Loca para loca la loca

por Huilo Ruales Hualca

 

– Uno –

            Muertos, con las cabezas desconyuntadas y pendulantes hundidas en los pechos o adheridas a la suciedad de los vidrios, eso parecen los pasajeros de los buses a la hora del sopor. No se diga si el sol anda suelto y furioso, espantando hasta la sombra. En las paradas es la jungla. Todo mundo se empuja, se estropea. La mayoría, a empellones, gana.

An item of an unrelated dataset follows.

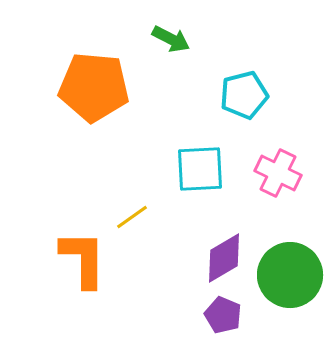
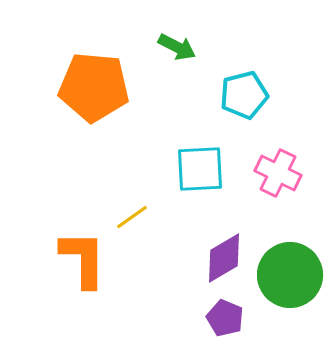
green arrow: moved 6 px right, 8 px down
purple pentagon: moved 2 px right, 3 px down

Pierden los ancianos, los niños, los cojos, algunas mujeres. No cabe sino la esperanza de integrar el grupo de los primeros que subirán en el siguiente bus. Nuevamente se hace la multitud en la parada, el remolino brusco intentando atravesar la angostura del estribo. Los débiles anteriores van adquiriendo destreza –la rabia del que se siente con derecho- para vencer por lo menos a los nuevos débiles. Como banderas deshechas a medias, los últimos triunfadores se van flameando en la puerta del bus, que parte con un mugido de vieja res. Los perdedores, desde la  acera los miran con una expresión de envidia y desabrida ansiedad mientras se expande, aunque fuese por segundos, un silencio casi de campiña, una ranura de paz. Hasta que otra vez brota el tumulto, la contienda, el logro, el fracaso.

            Le embelesa todo aquello, le aviva la sangre. El sol, el viento, resquebrajan el polvo compacto de sus mejillas pero eso no le importa. Le encanta la loca vida de las calles. Además, no tiene apuro ni meta, de tal manera que ve los toros sin pisar la arena. Cerca de  las tres de la tarde el gentío casi ha desaparecido. Ahora sí puede encaminarse a la parada y tomar el bus con dignidad. Apretando al pecho una resquebrajada cartera –en esta época de tanto ladrón-, vestida con un deteriorado traje sastre de color negro y semicubierta la cabeza con un chal gris, doña Catalina sube al bus sin ayuda de nadie, paga y se  desliza por el andén. Al sentarse, una de sus medias negras se rasga en el espaldar del asiento anterior. Parecería que estos vehículos, aparte de su ruina galopante, se achicaran cada vez más. Entre hipos y bramidos, casi embistiéndose con otro vejestorio, el bus empieza a correr. Doña Catalina ensarta el rostro en el marco de la ventana que felizmente carece de vidrio. El aire le golpea en el rostro, levanta el chal de su cabeza blanca, intenta despeinarla. Esto es lo que se llama existir: velocidad, barahúnda, filo del abismo. Y no vivir a un paso de la tumba de tanto cuidado; si la trataban como si fuera bebé. Todo era cuidados, prohibiciones, orden, pulcritud. Pájaro en jaula de oro, eso, así se sentía en su propia casa. Doña Catalina, con los ojos titilantes y la boca abierta como para llenarse hasta los pulmones del tifón callejero, gime de frenesí.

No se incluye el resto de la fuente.